Track listing: Little Molly, Ready To Go, Soulmate # 39, Rez Highway, Round Dancing, Wildman Charlie, Talk About Cars, Addicted, Creejun Stomp, Big Wide Dream, My Grandma, ConnectedSiskabush /sees-ka-bush/ - a Cree/English pidgen word referring to those who gather at the edge of the woods to feed their addictions
Rarely does one come across as eye-opening a first line of an artist bio as that of Canadian singer/songwriter, Art Napoleon, a self-described "bushman from the boreal foothills of Northern BC, [who] can still skin a moose with a pocket knife..." A one-time chief raised by Cree-speaking grandparents, Napoleon's latest album Siskabush Tales paints a unique lyrical picture when set against the album's sonically Americana/alt-country backdrop. Combining his Cree heritage with influences from storytelling songwriters the likes of Dylan, Cash, and John Hiatt, Art Napoleon has created a slice-of-life recording not often heard through mainstream outlets.

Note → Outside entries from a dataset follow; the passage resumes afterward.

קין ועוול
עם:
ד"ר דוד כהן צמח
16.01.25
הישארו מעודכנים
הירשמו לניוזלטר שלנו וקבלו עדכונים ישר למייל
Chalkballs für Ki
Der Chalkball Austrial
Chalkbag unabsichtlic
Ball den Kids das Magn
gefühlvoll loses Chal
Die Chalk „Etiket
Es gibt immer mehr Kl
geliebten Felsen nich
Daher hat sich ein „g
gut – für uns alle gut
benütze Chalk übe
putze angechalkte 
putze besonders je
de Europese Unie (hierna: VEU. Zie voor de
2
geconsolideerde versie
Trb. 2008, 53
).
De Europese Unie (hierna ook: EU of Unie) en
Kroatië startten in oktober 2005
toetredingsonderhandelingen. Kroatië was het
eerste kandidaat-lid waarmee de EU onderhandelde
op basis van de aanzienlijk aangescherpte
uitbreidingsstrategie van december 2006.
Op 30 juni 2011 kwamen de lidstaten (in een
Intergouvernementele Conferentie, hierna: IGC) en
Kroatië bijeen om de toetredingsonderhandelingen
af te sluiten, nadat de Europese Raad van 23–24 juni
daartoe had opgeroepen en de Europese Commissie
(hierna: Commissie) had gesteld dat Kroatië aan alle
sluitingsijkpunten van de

The songs of Siskabush Tales explore not only what Napoleon describes as "the beauty, pain, and awe of the human experience," which are written about by many songwriters, but also life from a First Nations point of view. His metaphors and references touch on aspects of reservation life—round dancing, Elders, spirits—as well as North American particulars like the aurora borealis, all of which are rarities among typical alt-country lyrics.

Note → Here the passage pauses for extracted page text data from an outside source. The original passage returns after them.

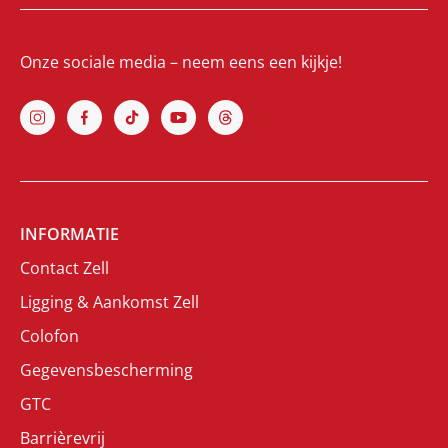
Onze sociale media – neem eens een kijkje!
INFORMATIE
Contact Zell
Ligging & Aankomst Zell
Colofon
Gegevensbescherming
GTC
Barrièrevrij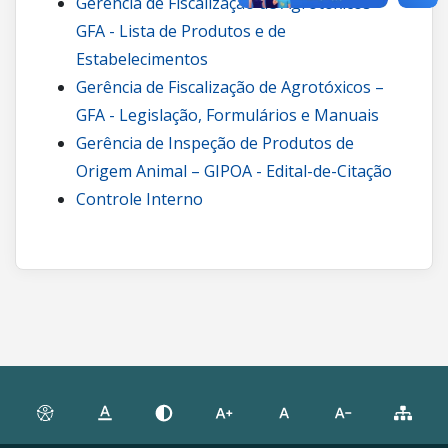
Gerência de Fiscalização de Agrotóxicos –
GFA - Lista de Produtos e de
Estabelecimentos
Gerência de Fiscalização de Agrotóxicos –
GFA - Legislação, Formulários e Manuais
Gerência de Inspeção de Produtos de
Origem Animal – GIPOA - Edital-de-Citação
Controle Interno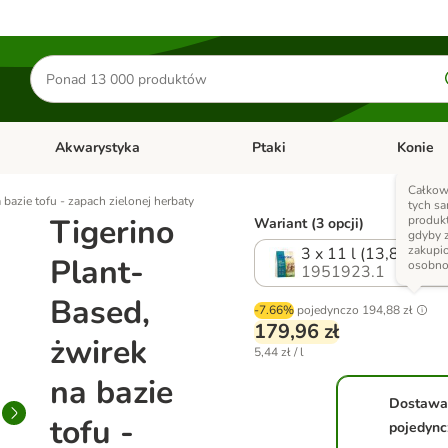
Szukaj
produktów
Akwarystyka
Ptaki
Konie
y
Otwórz menu kategorii: Małe zwierzęta
Otwórz menu kategorii: Akwaryst
Otwórz men
Całkow
 bazie tofu - zapach zielonej herbaty
tych s
Tigerino
produk
Wariant (3 opcji)
gdyby 
zakupi
3 x 11 l (13,8 kg)
Plant-
osobn
1951923.1
Based,
-7.66%
pojedynczo
194,88 zł
179,96 zł
żwirek
5,44 zł / l
na bazie
Dostawa
tofu -
pojedync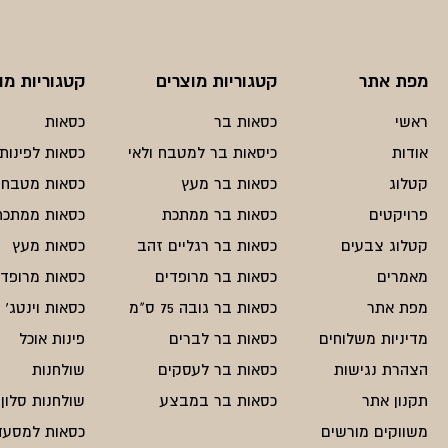
מפת אתר
קטגוריות מוצרים
קטגוריות מו
ראשי
כסאות בר
כסאות
אודות
כיסאות בר למטבח ולאי
כסאות לפינות 
קטלוג
כסאות בר מעץ
כסאות מטבח
פרויקטים
כסאות בר ממתכת
כסאות ממתכת
קטלוג צבעים
כסאות בר רגליים זהב
כסאות מעץ
מאמרים
כסאות בר מרופדים
כסאות מרופדי
מפת אתר
כסאות בר גובה 75 ס"מ
כסאות וינטג'
מדיניות משלוחים
כסאות בר לברים
פינות אוכל
הצהרת נגישות
כסאות בר לעסקים
שולחנות
תקנון אתר
כסאות בר במבצע
שולחנות סלון
משווקים מורשים
כסאות למסעד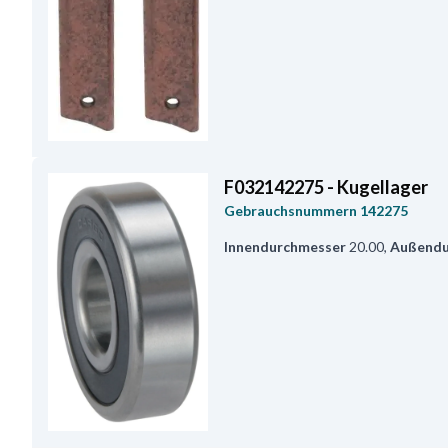
F032142275 - Kugellager
Gebrauchsnummern
142275
Innendurchmesser
20.00
,
Außendu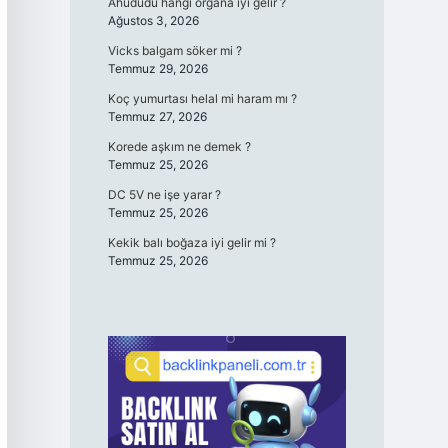
Ahududu hangi organa iyi gelir ?
Ağustos 3, 2026
Vicks balgam söker mi ?
Temmuz 29, 2026
Koç yumurtası helal mi haram mı ?
Temmuz 27, 2026
Korede aşkım ne demek ?
Temmuz 25, 2026
DC 5V ne işe yarar ?
Temmuz 25, 2026
Kekik balı boğaza iyi gelir mi ?
Temmuz 25, 2026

From the opening track, Napoleon's lyrical intensity makes a powerful statement. "Little Molly" addresses familial loss and inspiration, using the beauty of culture and geography to create the song's vision. "If I were an angel I would break the frozen skies to be with you...I would ride the Northern Lights to see you through." The following song, "Ready To Go," a heavy blues groove, dismisses today's international border squabbling by providing a historical aboriginal perspective, "Left and right wing politics, lord it's just a great big show / the immigration problem started many moons ago."
Siskabush Tales is a quality addition to the ever-growing Americana/alt-country genre. With its clean-yet-still-organic production quality, tasteful and skillful musicianship, and compelling songwriting, the album fits nicely amongst personal playlists while also standing out from the crowd with its well-written and too-infrequently told true First Nations stories.